For more than ten years, IGVSI investors had been frustrated by the inadequacies of the DJIA and the NYSE indices. During that period, NYSE Issue Breadth and New High vs. New Low Statistics moved in different directions than the averages, nearly all of the time.

Since 2005, the popularity of ETFs has altered the statistical playing field, making NYSE "market stats" nearly worthless in monitoring the behavior of the elite 400 Investment Grade Value stocks. Issue breadth numbers report trading of over 3,000 issues daily; The "most advanced" and "most declined" lists contain growing numbers of indexed derivatives.

So whatever happened to common stocks as an investment medium? Several old school (no derivatives) diagnostics are presented for your use at valuestockindex.com.

The "Bargain Stock Monitor" analyzes the prices index components to help you navigate the investment cycle for better decision making. Issue Breadth and High vs. Low numbers help complete the equity environment picture; the Expectation Analyzer helps fine-tune performance expectations.

Two other indices, the Working Capital Model Select Income (WCMSI) and the Working Capital Model Select Municipals (WCMSM) report on the movement of managed closed-end income funds. They should help you fine tune expectations for the income bucket of your portfolio.

The following "headline" links have two purposes: to direct you to discussions of the current month's statistics, and to facilitate you passing them along to your Twitter, Linked In, and Facebook contacts.

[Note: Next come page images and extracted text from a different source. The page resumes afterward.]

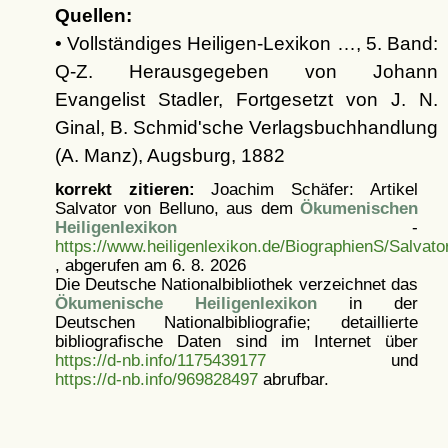
Quellen:
• Vollständiges Heiligen-Lexikon …, 5. Band:
Q-Z. Herausgegeben von Johann
Evangelist Stadler, Fortgesetzt von J. N.
Ginal, B. Schmid'sche Verlagsbuchhandlung
(A. Manz), Augsburg, 1882
korrekt zitieren:
Joachim Schäfer: Artikel
Salvator von Belluno, aus dem
Ökumenischen
Heiligenlexikon
-
https://www.heiligenlexikon.de/BiographienS/Salvato
, abgerufen am 6. 8. 2026
Die Deutsche Nationalbibliothek verzeichnet das
Ökumenische Heiligenlexikon
in der
Deutschen Nationalbibliografie; detaillierte
bibliografische Daten sind im Internet über
https://d-nb.info/1175439177
und
https://d-nb.info/969828497
abrufbar.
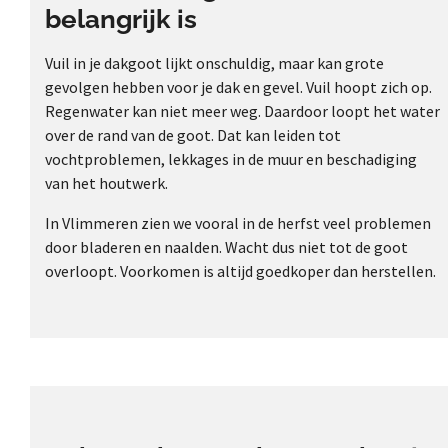
belangrijk is
Vuil in je dakgoot lijkt onschuldig, maar kan grote
gevolgen hebben voor je dak en gevel. Vuil hoopt zich op.
Regenwater kan niet meer weg. Daardoor loopt het water
over de rand van de goot. Dat kan leiden tot
vochtproblemen, lekkages in de muur en beschadiging
van het houtwerk.
In Vlimmeren zien we vooral in de herfst veel problemen
door bladeren en naalden. Wacht dus niet tot de goot
overloopt. Voorkomen is altijd goedkoper dan herstellen.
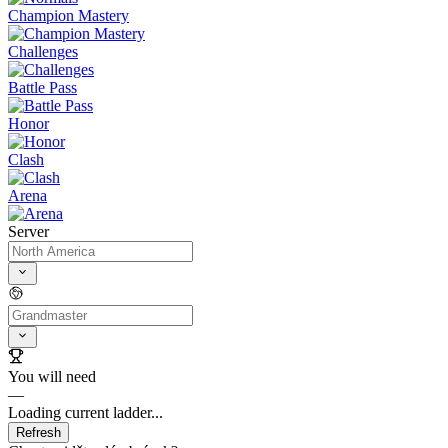
Champion Mastery
Challenges
Battle Pass
Honor
Clash
Arena
Server
You will need
—
Loading current ladder...
Refresh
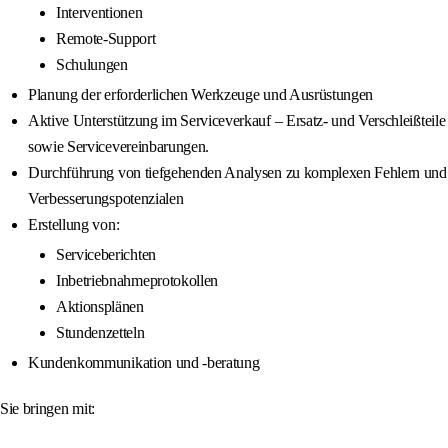
Interventionen
Remote-Support
Schulungen
Planung der erforderlichen Werkzeuge und Ausrüstungen
Aktive Unterstützung im Serviceverkauf – Ersatz- und Verschleißteile
sowie Servicevereinbarungen.
Durchführung von tiefgehenden Analysen zu komplexen Fehlern und
Verbesserungspotenzialen
Erstellung von:
Serviceberichten
Inbetriebnahmeprotokollen
Aktionsplänen
Stundenzetteln
Kundenkommunikation und -beratung
Sie bringen mit:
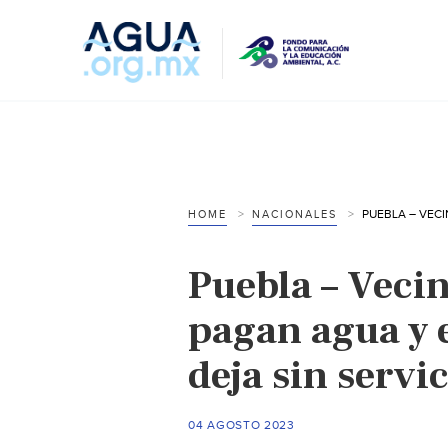
HOME
NACIONALES
Puebla – Veci
pagan agua y e
deja sin servi
04 AGOSTO 2023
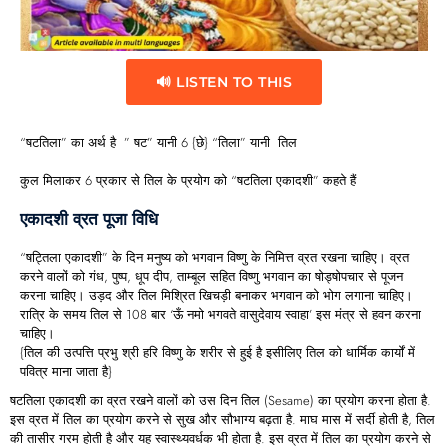
🔊 LISTEN TO THIS
“षटतिला” का अर्थ है ” षट” यानी 6 {छे} “तिला” यानी तिल
कुल मिलाकर 6 प्रकार से तिल के प्रयोग को “षटतिला एकादशी” कहते हैं
एकादशी व्रत पूजा विधि
“षट्तिला एकादशी” के दिन मनुष्य को भगवान विष्णु के निमित्त व्रत रखना चाहिए। व्रत
करने वालों को गंध, पुष्प, धूप दीप, ताम्बूल सहित विष्णु भगवान का षोड्षोपचार से पूजन
करना चाहिए। उड़द और तिल मिश्रित खिचड़ी बनाकर भगवान को भोग लगाना चाहिए।
रात्रि के समय तिल से 108 बार ‘ऊँ नमो भगवते वासुदेवाय स्वाहा’ इस मंत्र से हवन करना
चाहिए।
{तिल की उत्पत्ति प्रभु श्री हरि विष्णु के शरीर से हुई है इसीलिए तिल को धार्मिक कार्यों में
पवित्र माना जाता है}
षटतिला एकादशी का व्रत रखने वालों को उस दिन तिल (Sesame) का प्रयोग करना होता है.
इस व्रत में तिल का प्रयोग करने से सुख और सौभाग्य बढ़ता है. माघ मास में सर्दी होती है, तिल
की तासीर गरम होती है और यह स्वास्थ्यवर्धक भी होता है. इस व्रत में तिल का प्रयोग करने से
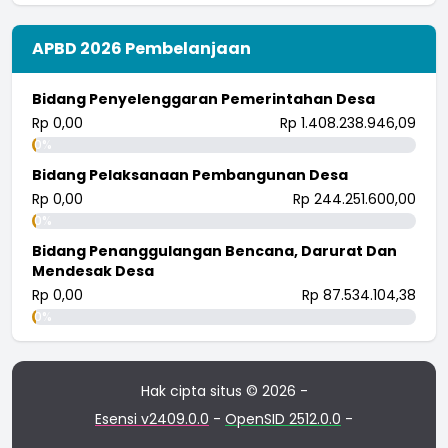
APBD 2026 Pembelanjaan
Bidang Penyelenggaran Pemerintahan Desa
Rp 0,00
Rp 1.408.238.946,09
0%
Bidang Pelaksanaan Pembangunan Desa
Rp 0,00
Rp 244.251.600,00
0%
Bidang Penanggulangan Bencana, Darurat Dan
Mendesak Desa
Rp 0,00
Rp 87.534.104,38
0%
Hak cipta situs © 2026 -
Esensi v2409.0.0
-
OpenSID 2512.0.0
-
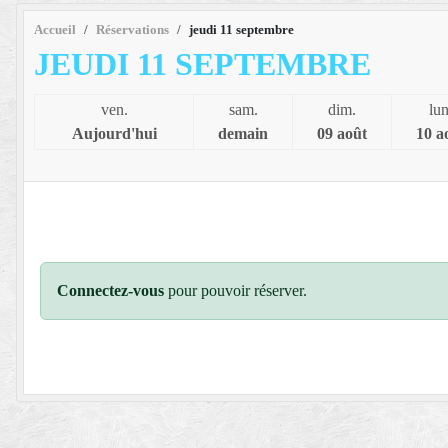
Accueil
Réservations
jeudi 11 septembre
JEUDI 11 SEPTEMBRE
ven.
sam.
dim.
lun
Aujourd'hui
demain
09 août
10 a
Connectez-vous
pour pouvoir réserver.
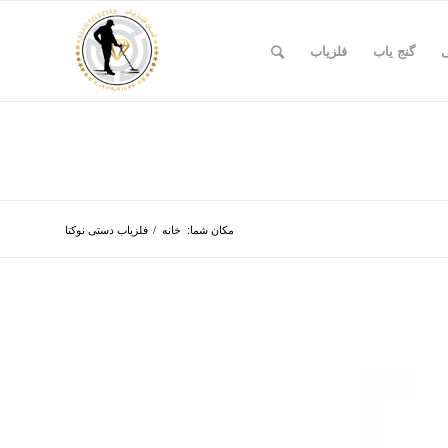
ی
گنج یاب
فلزیاب
مکان شما:
خانه
/
فلزیاب دستی نوکتا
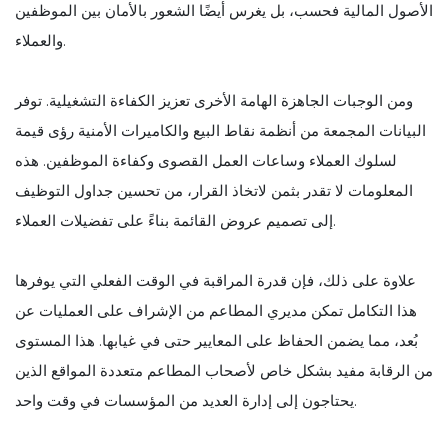
الأصول المالية فحسب، بل يغرس أيضًا الشعور بالأمان بين الموظفين
والعملاء.
ومن الوجبات الجاهزة الهامة الأخرى تعزيز الكفاءة التشغيلية. توفر
البيانات المجمعة من أنظمة نقاط البيع والكاميرات الأمنية رؤى قيمة
لسلوك العملاء وساعات العمل القصوى وكفاءة الموظفين. هذه
المعلومات لا تقدر بثمن لاتخاذ القرار، من تحسين جداول التوظيف
إلى تصميم عروض القائمة بناءً على تفضيلات العملاء.
علاوة على ذلك، فإن قدرة المراقبة في الوقت الفعلي التي يوفرها
هذا التكامل تمكن مديري المطاعم من الإشراف على العمليات عن
بُعد، مما يضمن الحفاظ على المعايير حتى في غيابها. هذا المستوى
من الرقابة مفيد بشكل خاص لأصحاب المطاعم متعددة المواقع الذين
يحتاجون إلى إدارة العديد من المؤسسات في وقت واحد.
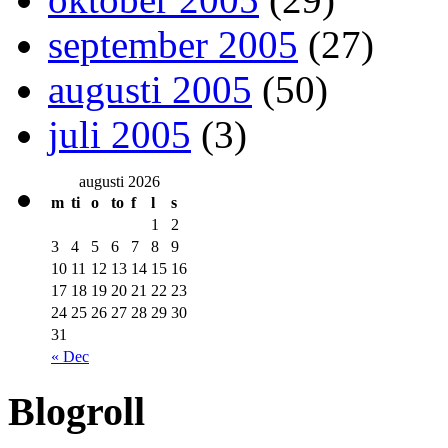
september 2005
(27)
augusti 2005
(50)
juli 2005
(3)
augusti 2026
m
ti
o
to
f
l
s
1
2
3
4
5
6
7
8
9
10
11
12
13
14
15
16
17
18
19
20
21
22
23
24
25
26
27
28
29
30
31
« Dec
Blogroll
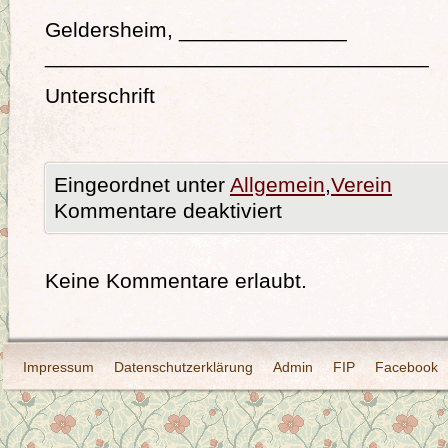
Geldersheim, _________
________________________________
Unterschrift
Eingeordnet unter
Allgemein
,
Verein
Kommentare deaktiviert
Keine Kommentare erlaubt.
Impressum
Datenschutzerklärung
Admin
FIP
Facebook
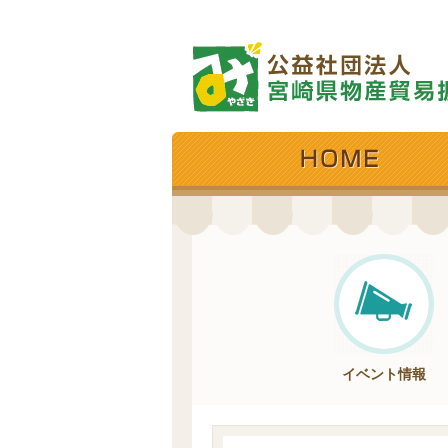
イベント情報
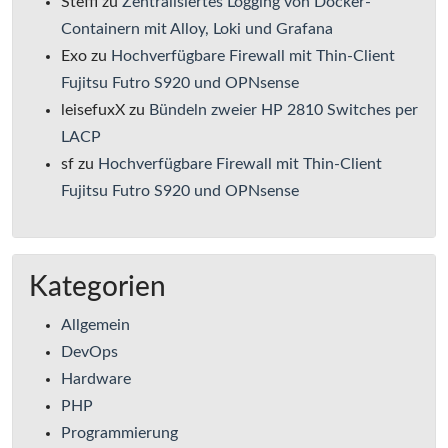
Steffi
zu
Zentralisiertes Logging von Docker-
Containern mit Alloy, Loki und Grafana
Exo
zu
Hochverfügbare Firewall mit Thin-Client
Fujitsu Futro S920 und OPNsense
leisefuxX
zu
Bündeln zweier HP 2810 Switches per
LACP
sf
zu
Hochverfügbare Firewall mit Thin-Client
Fujitsu Futro S920 und OPNsense
Kategorien
Allgemein
DevOps
Hardware
PHP
Programmierung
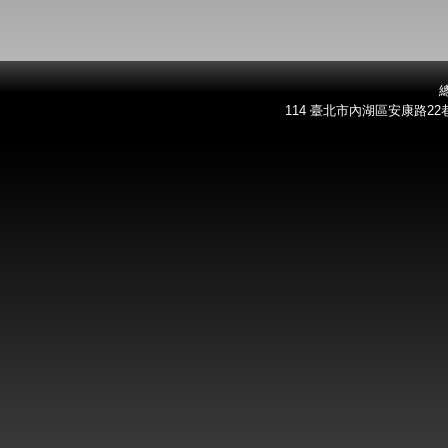
總
114 臺北市內湖區安康路22巷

IGVSI (Quality) up 22% since 2007 Peak; S & P (Not So Much) 7% http://valuestockindex.com/vsi/Display.cfm/18447

IGVSI Bargain Stock Monitor Grows - Is The Equity Rally Over? http://valuestockindex.com/vsi/Display.cfm/18451

Worst IGVSI Issue Breadth Numbers Since May 2012 & July 2011! http://valuestockindex.com/vsi/Display.cfm/18450

2013 High-Low Stats Weaken Slightly - Winning Streak Enters 24th Month http://valuestockindex.com/vsi/Display.cfm/18454

Equity Rally Stumbles... Income CEF Prices Firm... Slightly http://valuestockindex.com/vsi/Display.cfm/18449

See the Investment Grade Value Stock Index "Peak to Peak" Chart http://www.sancoservices.com/Sanco/MCIMvsSP500.xls

Seven Year IGVSi and Income Closed End Fund Tracking Chart http://www.sancoservices.com/Sanco/IGVSIndex.xls

Investment Grade Value Stocks and high quality income CEFs are the only securities included in Market Cycle Investment Management (MCIM)  portfolios. Then, using disciplines that encourage profit-taking during rallies, and selective buying during corrections, it should be clear that market balance performance should do better than brainless (passive, if you will) averages and indices.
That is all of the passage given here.